The CLEVR dataset [30] is proposed to test the reasoning ability of VQA tasks, such as counting, comparing, and logical reasoning. Questions and images from CLEVR are generated by a simulation engine that randomly combines 3D objects. This dataset contains 699,989 training questions, 149,991 validation questions, and 149,988 test questions.

Experimental Setting. In our proposed model, the image is resized to \(224\times 224\). The question is first embedded to a 300-d vector through a FC layer followed by a ReLU non-linear function, and then input into a 2-layer LSTM with 256 hidden states to generate textual features. Our QGHC network contains three QGHC modules for fusing multi-modal information. All parameters are learned from scratch and trained in an end-to-end manner. The network is trained using the ADAM optimizer with the learning rate \(5\times 10^{-4}\) and batch size 64. All the results are reported on the validation subset.

Fig. 4.
figure 4

Visualization of answer activation maps generate by the QGHC.

Comparison with State-of-the-Arts. We compare our model with the following methods. CNN-LSTM [6] encodes images and questions using CNN and LSTM respectively. The encoded image features and question features are concatenated and then passed through a MLP to predict the final answers. Multimodal Compact Bilinear Pooling (MCB) [10] fuses textual and visual feature by compact bilinear pooling which captures the high level interaction between images and questions. Stacked Attention (SA) [18] adopts multiple attention models to refine the fusion results and utilizes linear transformations to obtain the attention maps. MCB and SA could be combined with the above CNN-LSTM method. Neural Module Network (NMN) [35] propose a sentence parsing method and a dynamic neural network. However, sentence parsing might fail in practice and lead to bad network structure. End-to-end Neural Module Network (N2NMN) [43] learns to parse the question and predicts the answer distribution using dynamic network structure.

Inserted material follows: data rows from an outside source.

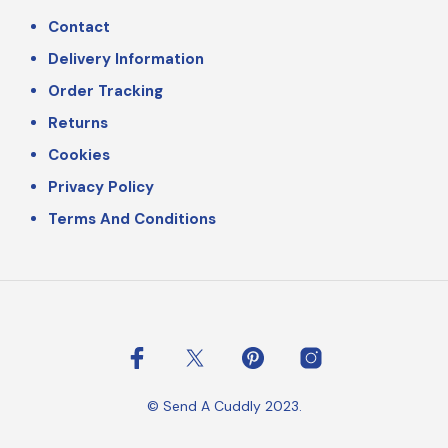
Contact
Delivery Information
Order Tracking
Returns
Cookies
Privacy Policy
Terms And Conditions
© Send A Cuddly 2023.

The results of different methods on the CLEVR dataset are shown in Table 4. The multi-modal concatenation (CNN-LSTM) does not perform well, since it cannot model the complex interactions between images and questions. Stacked Attention (+SA) can improve the results since it utilizes the spatial information from input images. Our QGHC model still outperforms +SA by 17.40%. For the N2NMN, it parses the input question to dynamically predict the network structure. Our proposed method outperforms it by 2.20%.

Table 4. Comparisons of question answering accuracy of the proposed approach and the state-of-the-art methods on the CLVER dataset.

4.3 Visualization of Question-Guided Convolution

Motivated by the class activation mapping (CAM) [9], we visualize the activation maps of the output feature maps generated by the QGHC modules. The weighted summation of the topmost feature maps can localize answer regions.

Convolution activation maps for our last QGHC module are shown in Fig. 4. We can observe that the activation regions relate to the questions and the answers are predicted correctly for different types of questions, including shape, color, and number. In addition, we also visualize the activation maps of different QGHC modules by training an answer prediction FC layer for each of them. As examples shown in Fig. 1, the QGHC gradually focus on the correct regions.

5 Conclusion

In this paper, we propose a question-guided hybrid convolution for learning discriminative multi-modal feature representations. Our approach fully utilizes the spatial information and is able to capture complex relations between the image and question. By introducing the question-guided group convolution kernels with both dynamically-predicted and freely-updated kernels, the proposed QGHC network shows strong capability on solving the visual question answering problem. The proposed approach is complementary with existing feature fusion methods and attention mechanisms. Extensive experiments demonstrate the effectiveness of our QGHC network and its individual components.